Los muebles deben ser adecuados (sin esquinas, inastillables, de pintura no tóxica, etcétera). Los radiadores y los enchufes estarán siempre protegidos. Las cortinas han de ser cortas para evitar asfixias, que el niño se cuelgue de ellas o se tropiece. Hay que eliminar los objetos decorativos de cristal o metal que puedan hacerse añicos y causarle daño. Los juguetes deberán ser indicados para su edad y cumplir todas las normas de seguridad.

La seguridad en el living

Encendedor, anteojos, llaves... Siempre hay algo que se deja a mano y que constituye un peligro potencial.

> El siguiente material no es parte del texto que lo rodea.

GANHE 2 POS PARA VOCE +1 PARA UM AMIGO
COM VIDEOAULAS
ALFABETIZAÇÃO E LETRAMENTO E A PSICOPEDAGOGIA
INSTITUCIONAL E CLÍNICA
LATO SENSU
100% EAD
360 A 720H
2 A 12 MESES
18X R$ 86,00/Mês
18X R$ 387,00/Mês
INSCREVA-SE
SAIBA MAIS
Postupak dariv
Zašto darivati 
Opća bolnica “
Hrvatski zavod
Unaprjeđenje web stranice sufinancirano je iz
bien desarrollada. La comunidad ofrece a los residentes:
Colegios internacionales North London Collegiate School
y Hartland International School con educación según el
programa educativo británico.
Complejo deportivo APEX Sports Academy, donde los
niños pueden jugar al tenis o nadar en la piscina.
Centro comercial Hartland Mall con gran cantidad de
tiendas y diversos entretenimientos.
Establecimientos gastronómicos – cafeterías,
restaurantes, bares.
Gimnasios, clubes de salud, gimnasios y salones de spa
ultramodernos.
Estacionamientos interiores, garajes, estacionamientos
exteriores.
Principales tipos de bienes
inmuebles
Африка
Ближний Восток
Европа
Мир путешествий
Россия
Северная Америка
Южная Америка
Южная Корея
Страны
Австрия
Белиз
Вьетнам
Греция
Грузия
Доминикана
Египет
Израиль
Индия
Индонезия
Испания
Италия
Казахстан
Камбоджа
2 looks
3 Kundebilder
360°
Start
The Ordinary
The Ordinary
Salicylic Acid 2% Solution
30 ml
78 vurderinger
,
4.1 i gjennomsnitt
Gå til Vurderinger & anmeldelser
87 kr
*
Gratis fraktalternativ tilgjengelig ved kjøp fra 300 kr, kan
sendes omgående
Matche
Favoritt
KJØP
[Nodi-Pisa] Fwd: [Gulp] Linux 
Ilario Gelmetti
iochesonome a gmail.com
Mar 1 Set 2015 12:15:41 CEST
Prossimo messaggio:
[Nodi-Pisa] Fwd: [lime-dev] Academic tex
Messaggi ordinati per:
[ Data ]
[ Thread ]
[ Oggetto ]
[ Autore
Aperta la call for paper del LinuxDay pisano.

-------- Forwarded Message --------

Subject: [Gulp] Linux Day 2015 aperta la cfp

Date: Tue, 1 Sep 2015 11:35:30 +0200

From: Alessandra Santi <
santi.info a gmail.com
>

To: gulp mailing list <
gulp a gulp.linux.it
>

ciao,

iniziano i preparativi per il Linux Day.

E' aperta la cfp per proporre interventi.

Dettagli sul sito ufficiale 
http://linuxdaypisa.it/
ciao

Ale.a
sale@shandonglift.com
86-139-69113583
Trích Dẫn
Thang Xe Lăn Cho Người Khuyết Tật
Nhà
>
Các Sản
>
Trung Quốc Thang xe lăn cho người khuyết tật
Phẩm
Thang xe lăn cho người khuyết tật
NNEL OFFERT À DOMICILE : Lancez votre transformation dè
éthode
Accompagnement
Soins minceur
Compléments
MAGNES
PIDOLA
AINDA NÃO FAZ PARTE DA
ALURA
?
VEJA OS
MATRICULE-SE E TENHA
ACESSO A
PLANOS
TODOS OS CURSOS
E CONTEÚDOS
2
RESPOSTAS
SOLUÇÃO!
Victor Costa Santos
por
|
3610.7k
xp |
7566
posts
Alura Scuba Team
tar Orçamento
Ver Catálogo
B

Hay que evitar dejar a su alcance la cristalería y los objetos decorativos delicados que pueden romperse y dañarlo. Atención a los muebles bajos, sobre los que intentará subirse para alcanzar las estanterías y agarrar toda clase de cosas, y que se le pueden venir encima. Cuidado con los cables sueltos y los enchufes desprotegidos (de televisor, vídeo, equipo de música, lámparas, etcétera). Las chimeneas o las estufas deben contar con la correspondiente pantalla protectora. Algunas plantas muy comunes son venenosas. Las puertas y cajones de armarios han de tener cierre de seguridad. Las carpetas y alfombras se sujetarán con antideslizantes.

La seguridad en el baño

Después de la cocina es la habitación de la casa más problemática: a la explosiva mezcla de electricidad y humedad se añaden el botiquín y los productos de limpieza.

Lo mejor es que los medicamentos, los productos de higiene y limpieza y las hojas de afeitar no sean nunca accesibles para los pequeños. También deben estar fuera de su alcance la estufa y otros aparatos eléctricos. Conviene colocar antideslizantes en la bañera y en el piso. No poner taburetes que faciliten el acceso a armarios y repisas. Colocar el cerrojo de la puerta a una altura que impida a los pequeños su utilización.